Ünlü olsun olmasın, okumuş olsun olmasın, herkes kendine en hızlı enerji sağlayacak gıdaya adeta saldırır. Yani demem o ki; oku, öğren, doğrusunu bulmaya çalış ama sakın o diyet benim bu diyet senin aylarca metabolizmanı zorlama, gün içinde de uzun süre aç kalma. Uzun süre aç kalırsan sen, sen olamazsın. En kalorili, en şekerli, yani sana hızla enerji verecek en zararlı gıdalara saldırırken bulursun kendini. Ola ki yaptın, bunu alışkanlık haline getirme ama sakın kendinden nefrette etme, çünkü yalnız değilsin. Kendine de çok yüklenme ve fotoğraftaki bu güzel insanların kolajını hatırla! Uzun süre aç kalmak kim olursa olsun herkeste benzer etki yaratır.
Beynimiz uzun süre aç kalmazsa sorun yok. Uzun süre açlıkta ise beyin bilgi akışının kapısını kapatıyor.
ZANNETME Kİ HEP SAKİN YİYORLAR, ÜNLÜLER DE SALDIRIR!
- Marilyn Monroe çok açken çekim aralarında çikolata veya dondurmaya karşı koyamıyormuş. Ciddi bir yemek tutkunu ve iyi bir aşçı. En iyi yaptığı yemekse, balık ve midyeyle yapılan Marsilya çorbası
- Mariah Carey en sevdiği atıştırmalık pizza. Özellikle doğumdan sonra aldığı kilolar sebebiyle yağsız ve sebze ağırlıklı beslense de pizzaya karşı koyamıyor.

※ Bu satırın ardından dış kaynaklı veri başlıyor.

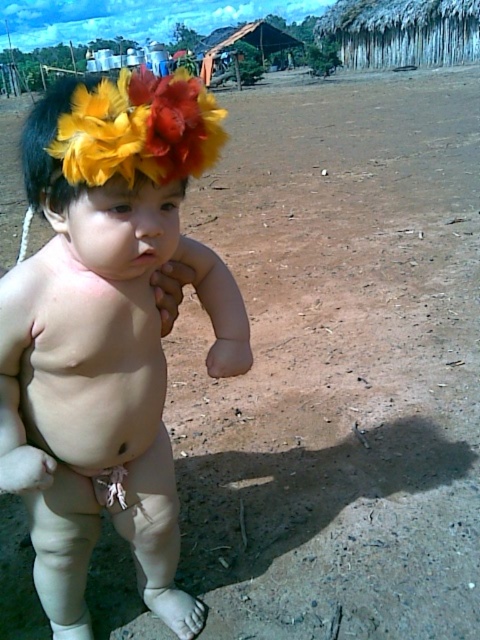 The child is playing in the dirt. You need to determine if the pink smooth skin at center is taller than the white cloth diaper at lower center. Can you confirm this?

The pink smooth skin at center has a greater height compared to the white cloth diaper at lower center, so yes, the pink smooth skin at center is taller than the white cloth diaper at lower center.

You are a drone operator trying to capture aerial footage of the child in the scene. You have two points marked on your map for drone landing spots. The first point is at coordinate point[56,426] and the second at point[106,131]. From the child standing position, which landing spot is closer to the child?

Point[106,131] is closer to the child because it is in front of point[56,426], which is behind it.

You are a photographer trying to capture the child in the scene. You need to focus on the pink smooth skin at center. Where exactly should you aim your camera to ensure the focus is on this area?

The pink smooth skin at center is located at point coordinates 0.570 on the x axis and 0.188 on the y axis, so you should aim your camera at those coordinates to focus on it. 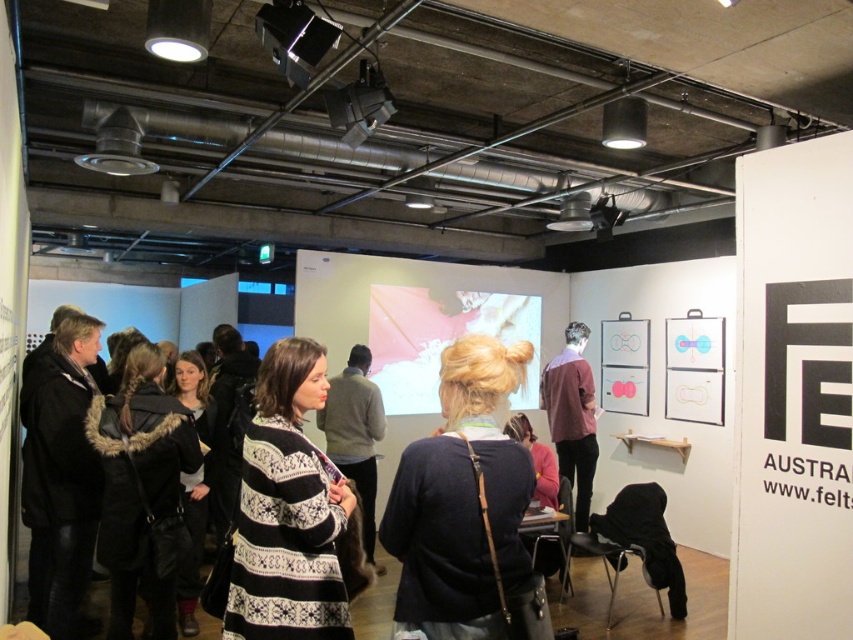 Can you confirm if matte white projection screen at center is bigger than black plastic projector at upper center?

Yes.

Is point (560, 324) positioned after point (276, 35)?

Yes, it is behind point (276, 35).

Which is behind, point (465, 292) or point (300, 16)?

Positioned behind is point (465, 292).

Locate an element on the screen. The width and height of the screenshot is (853, 640). matte white projection screen at center is located at coordinates (422, 316).

Is dark blue sweater at center below maroon sweater at center?

Actually, dark blue sweater at center is above maroon sweater at center.

What do you see at coordinates (466, 509) in the screenshot? The height and width of the screenshot is (640, 853). I see `dark blue sweater at center` at bounding box center [466, 509].

This screenshot has width=853, height=640. I want to click on dark blue sweater at center, so click(x=466, y=509).

How far apart are striped sweater at center and black plastic projector at upper center?

striped sweater at center and black plastic projector at upper center are 8.09 feet apart from each other.

Can you confirm if striped sweater at center is positioned to the right of black plastic projector at upper center?

Yes, striped sweater at center is to the right of black plastic projector at upper center.

Does point (344, 426) come in front of point (291, 60)?

No, (344, 426) is behind (291, 60).

Find the location of a particular element. Image resolution: width=853 pixels, height=640 pixels. striped sweater at center is located at coordinates click(x=355, y=435). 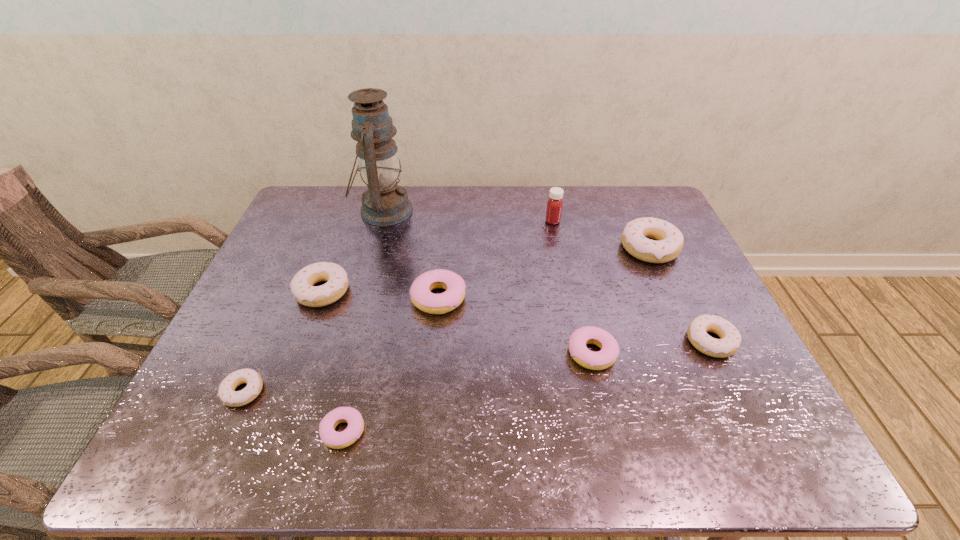 Locate an element on the screen. vacant space at the right edge is located at coordinates (747, 361).

Where is `vacant point at the far left corner`? This screenshot has width=960, height=540. vacant point at the far left corner is located at coordinates (302, 200).

The image size is (960, 540). In the image, there is a desktop. What are the coordinates of `free space at the far right corner` in the screenshot? It's located at (638, 186).

Image resolution: width=960 pixels, height=540 pixels. Identify the location of vacant space at the near right corner of the desktop. (728, 454).

Locate an element on the screen. This screenshot has width=960, height=540. free point between the biggest white doughnut and the farthest pink doughnut is located at coordinates (544, 273).

Locate an element on the screen. empty location between the nearest white doughnut and the third farthest white doughnut is located at coordinates (477, 366).

The image size is (960, 540). Identify the location of free space between the tallest object and the second smallest white doughnut. (547, 276).

What are the coordinates of `unoccupied area between the second nearest object and the second biggest white doughnut` in the screenshot? It's located at (283, 341).

Locate an element on the screen. This screenshot has width=960, height=540. free space between the tallest doughnut and the oil lamp is located at coordinates (516, 230).

Where is `free space that is in between the eighth shortest object and the tallest object`? The width and height of the screenshot is (960, 540). free space that is in between the eighth shortest object and the tallest object is located at coordinates (468, 216).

- Beyonce bir oturuşta bir tavuğu yiyebildiğini sağır sultan bile biliyor. Bir süredir veganlığı deneyen sanatçı, aşırı performans harcadığı konserlerinden sonra karbonhidratlı gıdalara saldırıyor. Patates kızartmasından vazgeçemiyor. Bir ara şampanyanın yanında yediği patates kızartmaları çok konuşulmuştu.
- Katy Perry fiziğine olan saplantısı kadar mantar ailesine de saplantılı. Düzgün bir fizik için kontrollü yemek yiyor ve neredeyse tüm öğünlerinde mantar tüketiyor. Ancak konser sonrası pizza ve hamburger yiyor.

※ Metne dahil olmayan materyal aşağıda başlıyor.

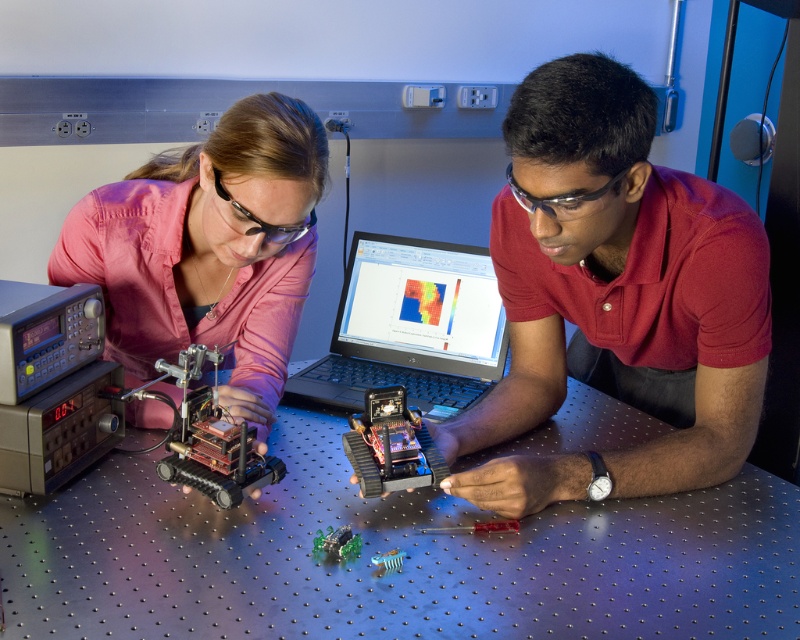 Between silver metallic laptop at center and metallic circuit board at left, which one appears on the left side from the viewer's perspective?

metallic circuit board at left

Who is more forward, (358, 305) or (252, 458)?

Point (252, 458)

Identify the location of silver metallic laptop at center. (412, 326).

Is metallic circuit board at left below shiny metallic circuit board at center?

No.

Consider the image. Is metallic circuit board at left above shiny metallic circuit board at center?

Correct, metallic circuit board at left is located above shiny metallic circuit board at center.

Between point (254, 464) and point (368, 470), which one is positioned behind?

Point (254, 464)

This screenshot has height=640, width=800. What are the coordinates of `metallic circuit board at left` in the screenshot? It's located at (208, 435).

Which of these two, silver metallic laptop at center or gray metallic electronic device at left, stands taller?

silver metallic laptop at center is taller.

Is silver metallic laptop at center to the left of gray metallic electronic device at left from the viewer's perspective?

No, silver metallic laptop at center is not to the left of gray metallic electronic device at left.

Measure the distance between point (454, 365) and camera.

Point (454, 365) and camera are 1.51 meters apart from each other.

Locate an element on the screen. The width and height of the screenshot is (800, 640). silver metallic laptop at center is located at coordinates (412, 326). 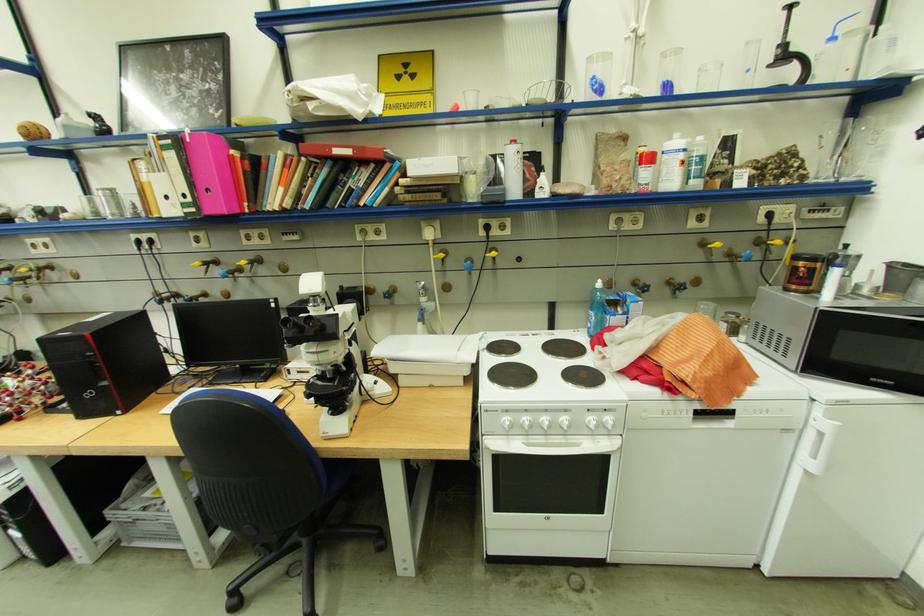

- Taylor Swift fiziğini yaptığı egzersizlere ve doğru gıdalara borçlu. Ancak o da şeker tutkusundan vazgeçemeyenlerden.
- Rihanna Karayip yemeklerini seviyor. Özellikle de körili olan her şeyi. O da çıtır kızartma tavuğa ve dondurmaya hayır diyemeyenlerden. Gerçek bir çikolatalı dondurma tutkunu.
- Heidi Klum müthiş bir fiziğe sahip. Her zaman doğru olan gıdayı doğru miktarda tüketiyor. Onun karşı koyamadığı, daha doğrusu düzenli olarak hayatından çıkarmadığı ve kendini şımarttığı tek yiyecek fast food burger.
- Robert De Niro gerçek bir Japon mutfağı hayranı. Zaten ünlü Japon restoranı Nobu’nun ortağı olma nedenlerinden biri de bu tutkusu. Morino balığını ve enginar salatasını çok seviyor. Gittiği her şehirde yöresel yemekleri denemekten de çekinmiyor.